No, the author of ‘Fever Pitch’ and ‘About a Boy’ isn't a sculptor on the side. Rather, the other – younger – Nick Hornby has a solo debut in which he blends typically three sculptures (all in full and to scale) into one by virtualising a merger on computer, then turning the result into gleaming white marble resin. Hornby’s ‘trybrids’, to adopt the term in Ossian Ward’s catalogue essay, come in two strands which take advantage of Alexia Goethe’s contrasting spaces: relatively conservative combinations of portrait busts to make composite muses upstairs; and more radical mergers downstairs.

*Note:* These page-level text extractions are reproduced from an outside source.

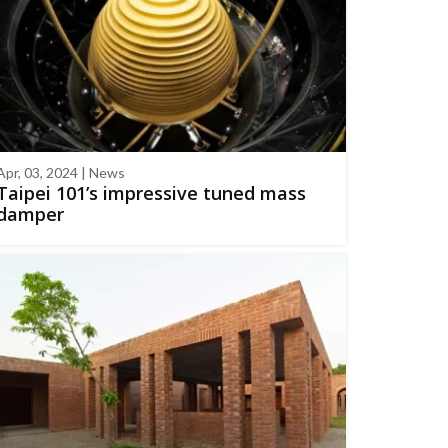
Apr, 03, 2024 | News
Taipei 101’s impressive tuned mass
damper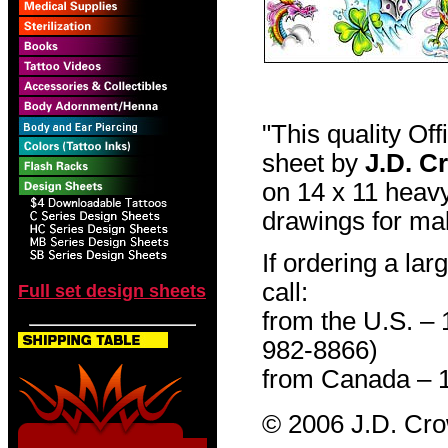
"This quality Of
sheet by
J.D. C
on 14 x 11 heavy
drawings for mak
If ordering a lar
call:
Full set design sheets
from the U.S. –
982-8866)
from Canada – 
© 2006 J.D. Cr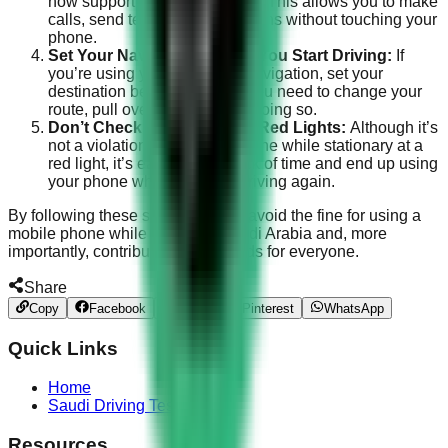
now support voice commands. This allows you to make
calls, send texts, or get directions without touching your
phone.
Set Your Navigation Before You Start Driving:
If
you’re using your phone for navigation, set your
destination before driving. If you need to change your
route, pull over safely before doing so.
Don’t Check Your Phone at Red Lights:
Although it’s
not a violation to use your phone while stationary at a
red light, it’s easy to lose track of time and end up using
your phone when you start driving again.
By following these steps, you can avoid the fine for using a
mobile phone while driving in Saudi Arabia and, more
importantly, contribute to safer roads for everyone.
Share
Copy
Facebook
Twitter
Pinterest
WhatsApp
Quick Links
Home
Saudi Driving Test
Resources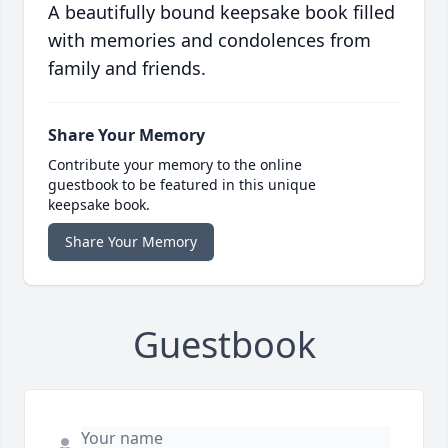
A beautifully bound keepsake book filled
with memories and condolences from
family and friends.
Share Your Memory
Contribute your memory to the online
guestbook to be featured in this unique
keepsake book.
Share Your Memory
Guestbook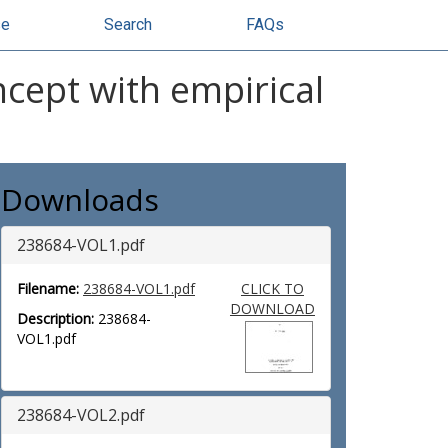
se
Search
FAQs
ncept with empirical
Downloads
238684-VOL1.pdf
Filename:
238684-VOL1.pdf
CLICK TO
DOWNLOAD
Description:
238684-
VOL1.pdf
238684-VOL2.pdf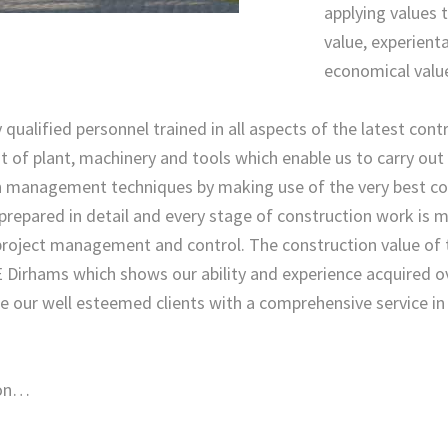
applying values t
value, experienta
economical valu
 qualified personnel trained in all aspects of the latest con
of plant, machinery and tools which enable us to carry out al
n management techniques by making use of the very best co
repared in detail and every stage of construction work is 
project management and control. The construction value of 
 Dirhams which shows our ability and experience acquired ov
de our well esteemed clients with a comprehensive service i
ion…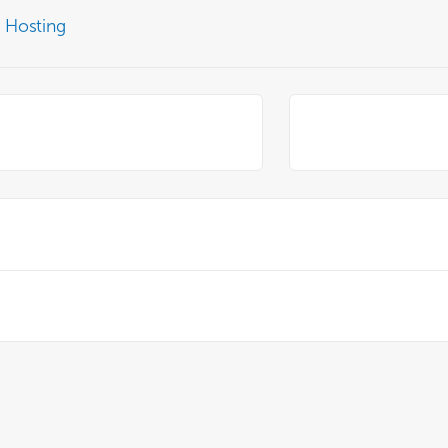
 Hosting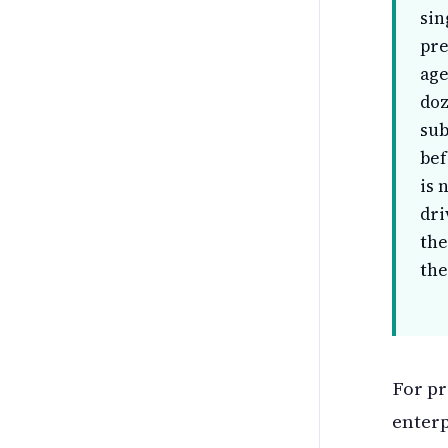
sin
pre
age
doz
sub
bef
is 
dri
the
the
For pr
enterp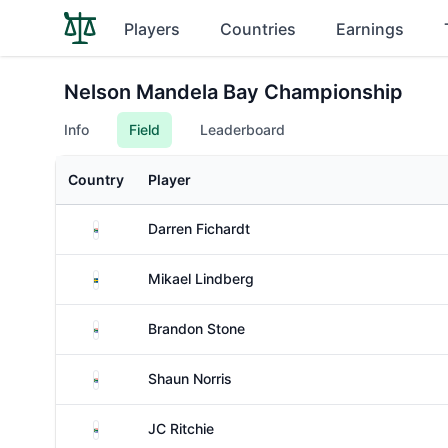
Players
Countries
Earnings
Nelson Mandela Bay Championship
Info
Field
Leaderboard
Country
Player
South Africa
Darren Fichardt
Sweden
Mikael Lindberg
South Africa
Brandon Stone
South Africa
Shaun Norris
South Africa
JC Ritchie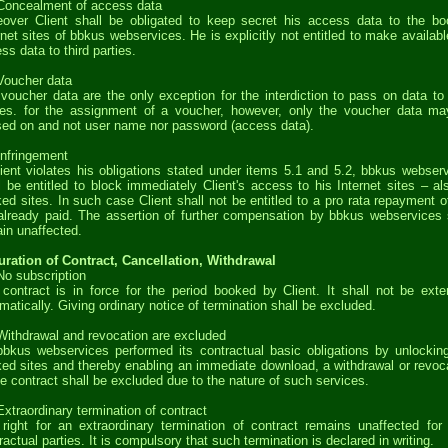
Concealment of access data
over Client shall be obligated to keep secret his access data to the b
rnet sites of bbkus webservices. He is explicitly not entitled to make availabl
ss data to third parties.
Voucher data
voucher data are the only exception for the interdiction to pass on data to 
ies. for the assignment of a voucher, however, only the voucher data m
ed on and not user name nor password (access data).
Infringement
lient violates his obligations stated under items 5.1 and 5.2, bbkus webser
l be entitled to block immediately Client's access to his Internet sites – al
ed sites. In such case Client shall not be entitled to a pro rata repayment o
already paid. The assertion of further compensation by bbkus webservices 
in unaffected.
uration of Contract, Cancellation, Withdrawal
No subscription
contract is in force for the period booked by Client. It shall not be ext
matically. Giving ordinary notice of termination shall be excluded.
Withdrawal and revocation are excluded
bkus webservices performed its contractual basic obligations by unlockin
ed sites and thereby enabling an immediate download, a withdrawal or revoc
he contract shall be excluded due to the nature of such services.
Extraordinary termination of contract
right for an extraordinary termination of contract remains unaffected for
ractual parties. It is compulsory that such termination is declared in writing.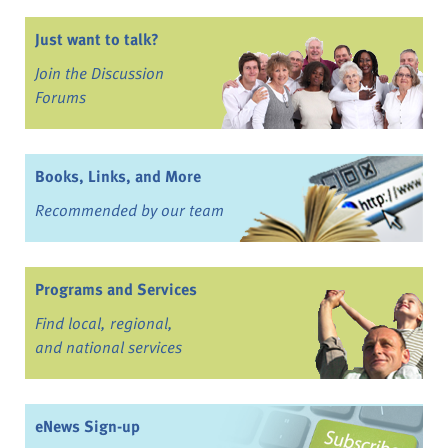
Just want to talk?
Join the Discussion
Forums
Books, Links, and More
Recommended by our team
Programs and Services
Find local, regional,
and national services
eNews Sign-up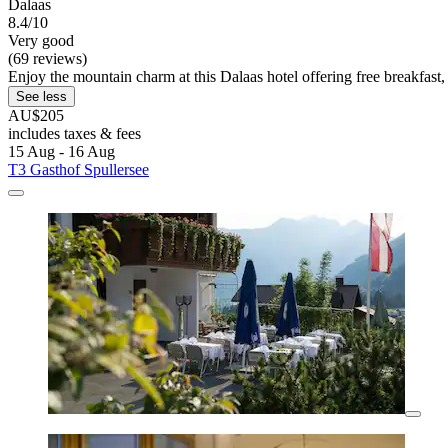
Dalaas
8.4/10
Very good
(69 reviews)
Enjoy the mountain charm at this Dalaas hotel offering free breakfast, 
See less
AU$205
includes taxes & fees
15 Aug - 16 Aug
T3 Gasthof Spullersee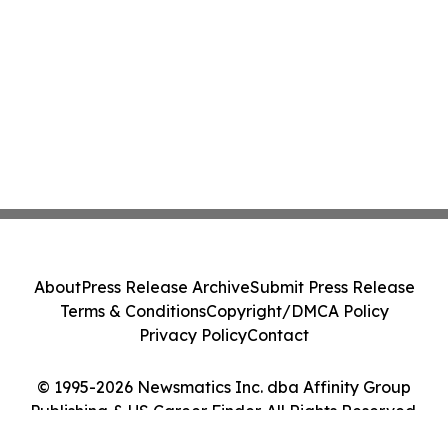
About
Press Release Archive
Submit Press Release
Terms & Conditions
Copyright/DMCA Policy
Privacy Policy
Contact
© 1995-2026 Newsmatics Inc. dba Affinity Group
Publishing & US Career Finder. All Rights Reserved.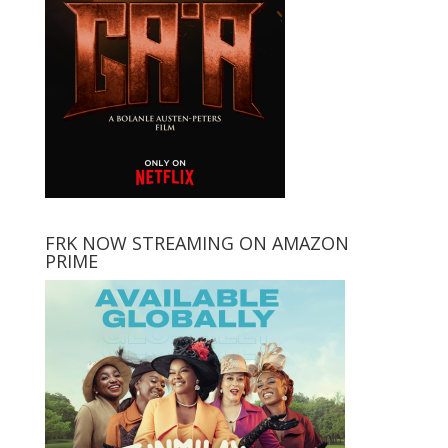
FRK NOW STREAMING ON AMAZON
PRIME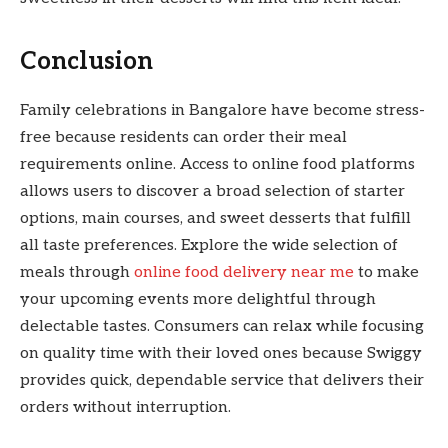
Conclusion
Family celebrations in Bangalore have become stress-
free because residents can order their meal
requirements online. Access to online food platforms
allows users to discover a broad selection of starter
options, main courses, and sweet desserts that fulfill
all taste preferences. Explore the wide selection of
meals through
online food delivery near me
to make
your upcoming events more delightful through
delectable tastes. Consumers can relax while focusing
on quality time with their loved ones because Swiggy
provides quick, dependable service that delivers their
orders without interruption.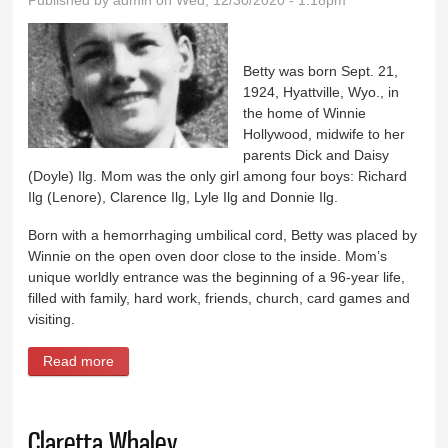
Published by
admin
on Wed, 12/30/2020 - 1:18pm
Betty was born Sept. 21,
1924, Hyattville, Wyo., in
the home of Winnie
Hollywood, midwife to her
parents Dick and Daisy
(Doyle) Ilg. Mom was the only girl among four boys: Richard
Ilg (Lenore), Clarence Ilg, Lyle Ilg and Donnie Ilg.
Born with a hemorrhaging umbilical cord, Betty was placed by
Winnie on the open oven door close to the inside. Mom’s
unique worldly entrance was the beginning of a 96-year life,
filled with family, hard work, friends, church, card games and
visiting.
Read more
about Betty Ellen Ilg Straight Cope
Claretta Whaley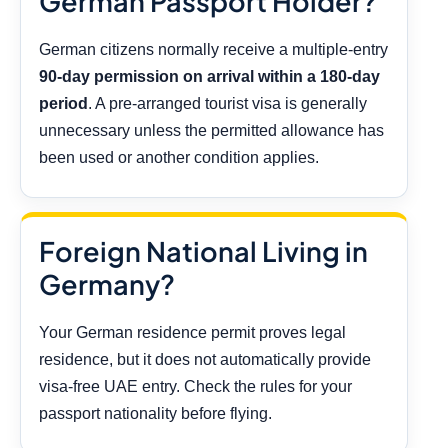
German Passport Holder?
German citizens normally receive a multiple-entry
90-day permission on arrival within a 180-day
period
. A pre-arranged tourist visa is generally
unnecessary unless the permitted allowance has
been used or another condition applies.
Foreign National Living in
Germany?
Your German residence permit proves legal
residence, but it does not automatically provide
visa-free UAE entry. Check the rules for your
passport nationality before flying.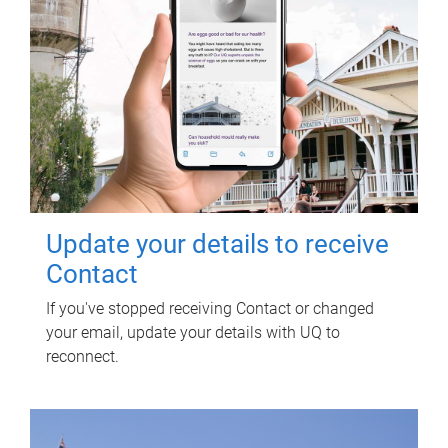
Update your details to receive
Contact
If you've stopped receiving Contact or changed
your email, update your details with UQ to
reconnect.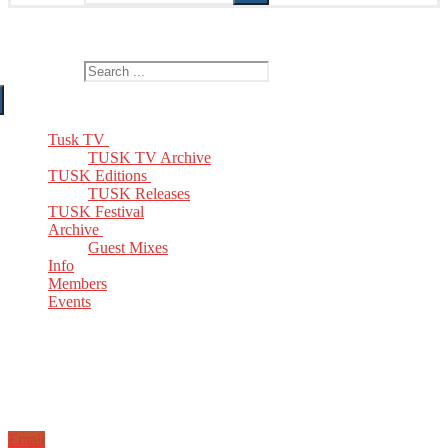
The Home of TUSK TV, TUSK Editions and TUSK Festival
Search for:
Tusk TV
TUSK TV Archive
TUSK Editions
TUSK Releases
TUSK Festival
Archive
Guest Mixes
Info
Members
Events
Email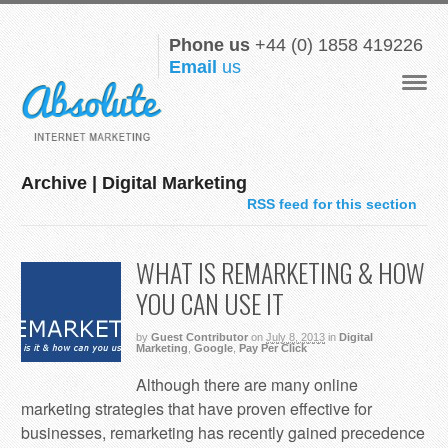
Phone us
+44 (0) 1858 419226
Email
us
Navigat
Archive | Digital Marketing
RSS feed for this section
WHAT IS REMARKETING & HOW
YOU CAN USE IT
by
Guest Contributor
on
July 8, 2013
in
Digital
Marketing
,
Google
,
Pay Per Click
Although there are many online
marketing strategies that have proven effective for
businesses, remarketing has recently gained precedence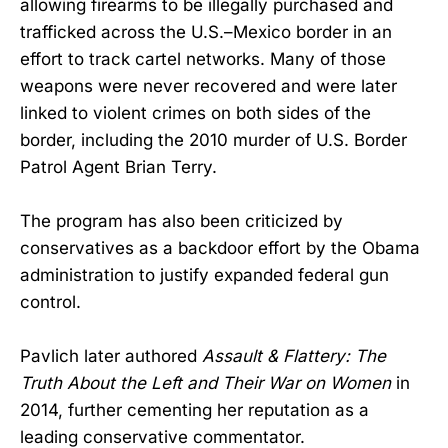
allowing firearms to be illegally purchased and
trafficked across the U.S.–Mexico border in an
effort to track cartel networks. Many of those
weapons were never recovered and were later
linked to violent crimes on both sides of the
border, including the 2010 murder of U.S. Border
Patrol Agent Brian Terry.
The program has also been criticized by
conservatives as a backdoor effort by the Obama
administration to justify expanded federal gun
control.
Pavlich later authored
Assault & Flattery: The
Truth About the Left and Their War on Women
in
2014, further cementing her reputation as a
leading conservative commentator.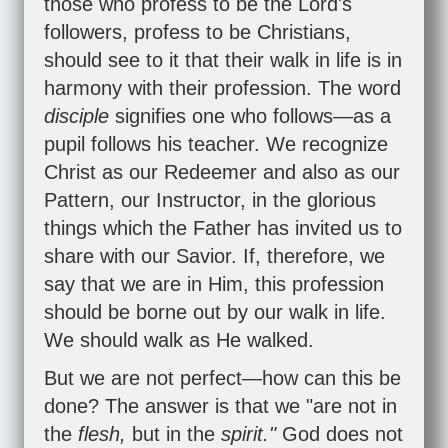
those who profess to be the Lord's
followers, profess to be Christians,
should see to it that their walk in life is in
harmony with their profession. The word
disciple
signifies one who follows—as a
pupil follows his teacher. We recognize
Christ as our Redeemer and also as our
Pattern, our Instructor, in the glorious
things which the Father has invited us to
share with our Savior. If, therefore, we
say that we are in Him, this profession
should be borne out by our walk in life.
We should walk as He walked.
But we are not perfect—how can this be
done? The answer is that we "are not in
the
flesh,
but in the
spirit."
God does not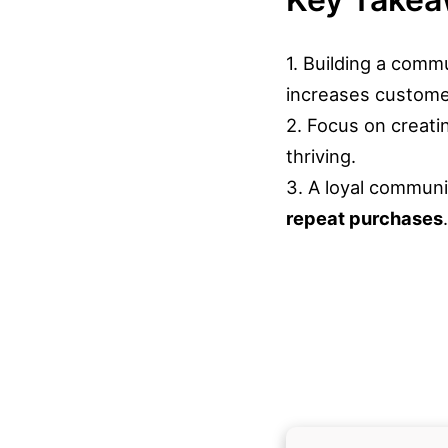
1. Building a comm
increases custom
2. Focus on creati
thriving.
3. A loyal communi
repeat purchases
.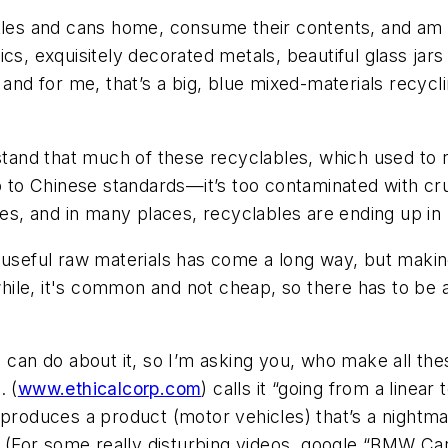
tles and cans home, consume their contents, and am s
ics, exquisitely decorated metals, beautiful glass jar
, and for me, that’s a big, blue mixed-materials recy
stand that much of these recyclables, which used to ri
up to Chinese standards—it’s too contaminated with cr
les, and in many places, recyclables are ending up in l
useful raw materials has come a long way, but making i
le, it's common and not cheap, so there has to be a 
I can do about it, so I’m asking you, who make all the
. (
www.ethicalcorp.com
) calls it “going from a linear 
 produces a product (motor vehicles) that’s a nightm
e? (For some really disturbing videos, google “BMW Car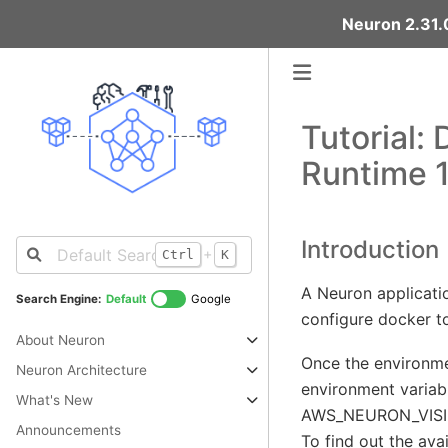
Neuron 2.31.0
Tutorial:
Runtime 1
Introduction
+
Ctrl
K
A Neuron applicati
Search Engine:
Default
Google
configure docker to
About Neuron
Once the environme
Neuron Architecture
environment variabl
What's New
AWS_NEURON_VISIBLE
Announcements
To find out the ava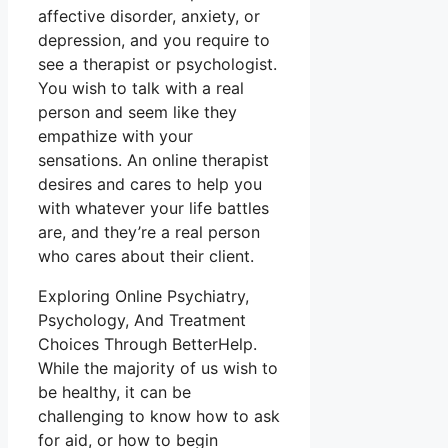
affective disorder, anxiety, or
depression, and you require to
see a therapist or psychologist.
You wish to talk with a real
person and seem like they
empathize with your
sensations. An online therapist
desires and cares to help you
with whatever your life battles
are, and they’re a real person
who cares about their client.
Exploring Online Psychiatry,
Psychology, And Treatment
Choices Through BetterHelp.
While the majority of us wish to
be healthy, it can be
challenging to know how to ask
for aid, or how to begin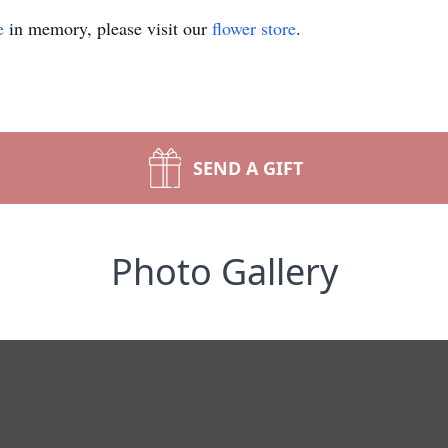
e
in memory, please visit our
flower store
.
SEND A GIFT
Photo Gallery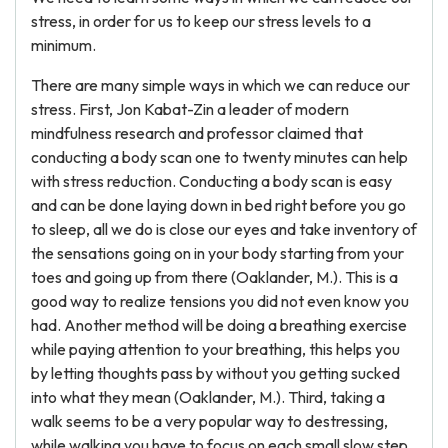
stress, in order for us to keep our stress levels to a
minimum.
There are many simple ways in which we can reduce our
stress. First, Jon Kabat-Zin a leader of modern
mindfulness research and professor claimed that
conducting a body scan one to twenty minutes can help
with stress reduction. Conducting a body scan is easy
and can be done laying down in bed right before you go
to sleep, all we do is close our eyes and take inventory of
the sensations going on in your body starting from your
toes and going up from there (Oaklander, M.). This is a
good way to realize tensions you did not even know you
had. Another method will be doing a breathing exercise
while paying attention to your breathing, this helps you
by letting thoughts pass by without you getting sucked
into what they mean (Oaklander, M.). Third, taking a
walk seems to be a very popular way to destressing,
while walking you have to focus on each small slow step,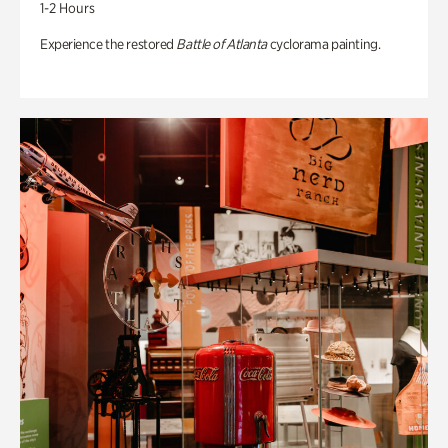
1-2 Hours
Experience the restored
Battle of Atlanta
cyclorama painting.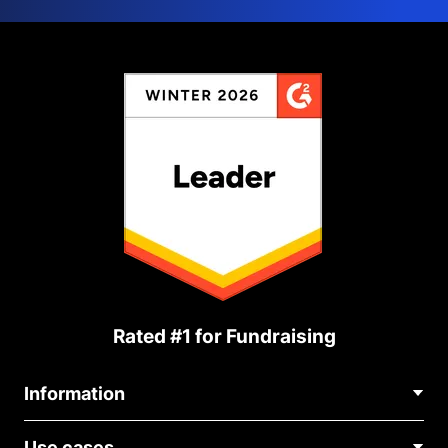
Rated #1 for Fundraising
Information
Contact Us
Use cases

For example, the headless body and legs from Rodin’s ‘Walking Man’, the full sweep of Brancusi's ‘Bird in Space’ (which one side-view ingeniously resembles) and the negative space from Hepworth's ‘Form III’ come together under a title which almost lists those components but is a quote from Coco Chanel: 'I never wanted to weigh more heavily on a man than a bird'. Any number of associations can then be brought to the sculptural elements plus title quote. Is it that Rodin failed to value Camille Claudel as a sculptor rather than a mistress, Hepworth wasn’t given her deserved equal billing with Henry Moore in her lifetime, and Brancusi’s striving for the ideal form reminds us how art in practice falls short in such matters as equality - just as in everyday life, in which differential expectations about appearance and weight are flagged by Chanel’s quote? Perhaps, but Hornby – who chooses the components for their meaning as much as their form – says he is also interested in the origins of ideas, amateur genetics, the balance of the cooked and raw (he cites Levi- Strauss and the trickster tradition), the synthesis of genders, and more...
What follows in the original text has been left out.